■ Goal of the exercise ■
Where does the string "ایران" appear in the material? Copy each line that holds it.

■ Source data ■
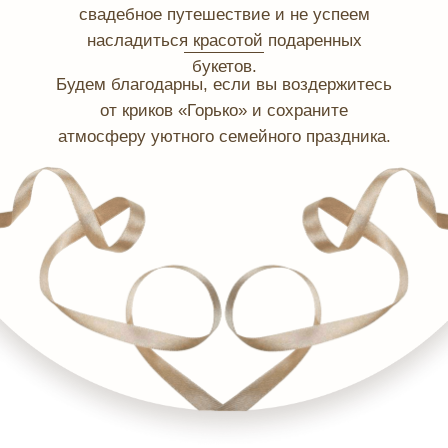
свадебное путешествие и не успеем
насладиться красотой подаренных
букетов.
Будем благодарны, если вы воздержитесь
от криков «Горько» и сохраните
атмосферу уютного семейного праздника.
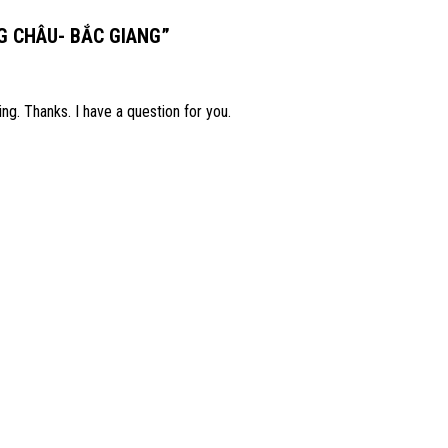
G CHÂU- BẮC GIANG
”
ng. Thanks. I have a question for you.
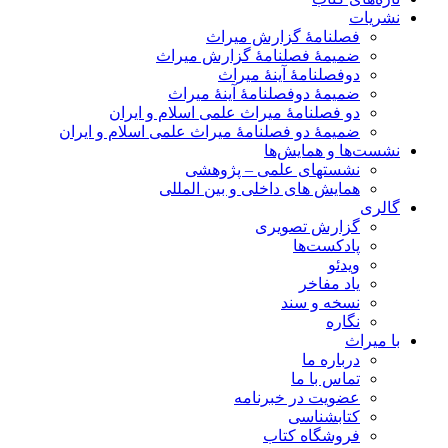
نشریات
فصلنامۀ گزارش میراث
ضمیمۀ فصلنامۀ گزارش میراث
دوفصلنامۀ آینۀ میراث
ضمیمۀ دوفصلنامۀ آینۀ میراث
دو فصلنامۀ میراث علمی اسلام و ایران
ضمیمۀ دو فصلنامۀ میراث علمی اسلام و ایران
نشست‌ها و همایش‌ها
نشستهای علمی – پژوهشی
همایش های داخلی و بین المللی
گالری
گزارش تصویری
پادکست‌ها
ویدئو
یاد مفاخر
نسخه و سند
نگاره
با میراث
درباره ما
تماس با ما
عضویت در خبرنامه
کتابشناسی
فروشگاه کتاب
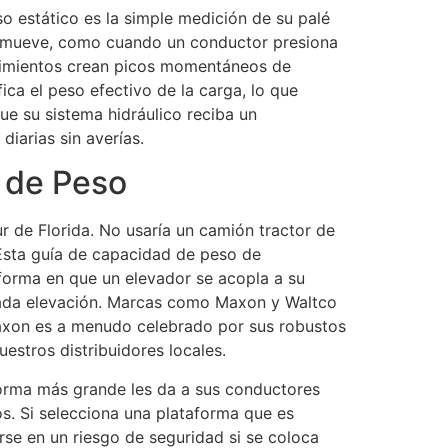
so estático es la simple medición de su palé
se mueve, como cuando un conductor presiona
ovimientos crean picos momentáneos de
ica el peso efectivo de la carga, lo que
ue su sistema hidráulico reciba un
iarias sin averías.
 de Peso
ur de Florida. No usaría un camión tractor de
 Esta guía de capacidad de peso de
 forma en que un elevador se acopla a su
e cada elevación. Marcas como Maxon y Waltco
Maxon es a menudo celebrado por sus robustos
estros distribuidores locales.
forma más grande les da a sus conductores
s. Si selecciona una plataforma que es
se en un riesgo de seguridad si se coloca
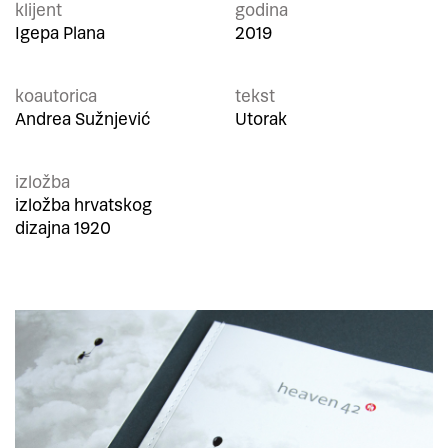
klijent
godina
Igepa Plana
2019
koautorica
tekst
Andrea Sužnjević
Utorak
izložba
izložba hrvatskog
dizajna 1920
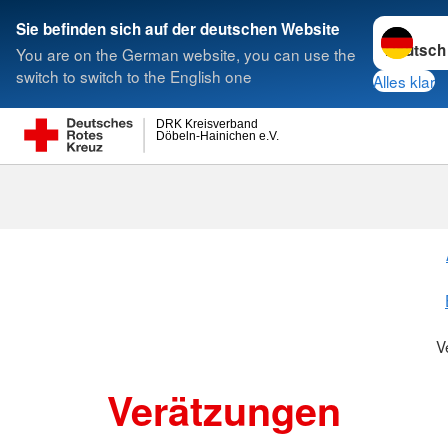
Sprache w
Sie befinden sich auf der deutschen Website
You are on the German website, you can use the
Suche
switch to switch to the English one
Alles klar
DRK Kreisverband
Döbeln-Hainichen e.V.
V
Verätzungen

■ Result below ■
دو فصلنامۀ میراث علمی اسلام و ایران
ضمیمۀ دو فصلنامۀ میراث علمی اسلام و ایران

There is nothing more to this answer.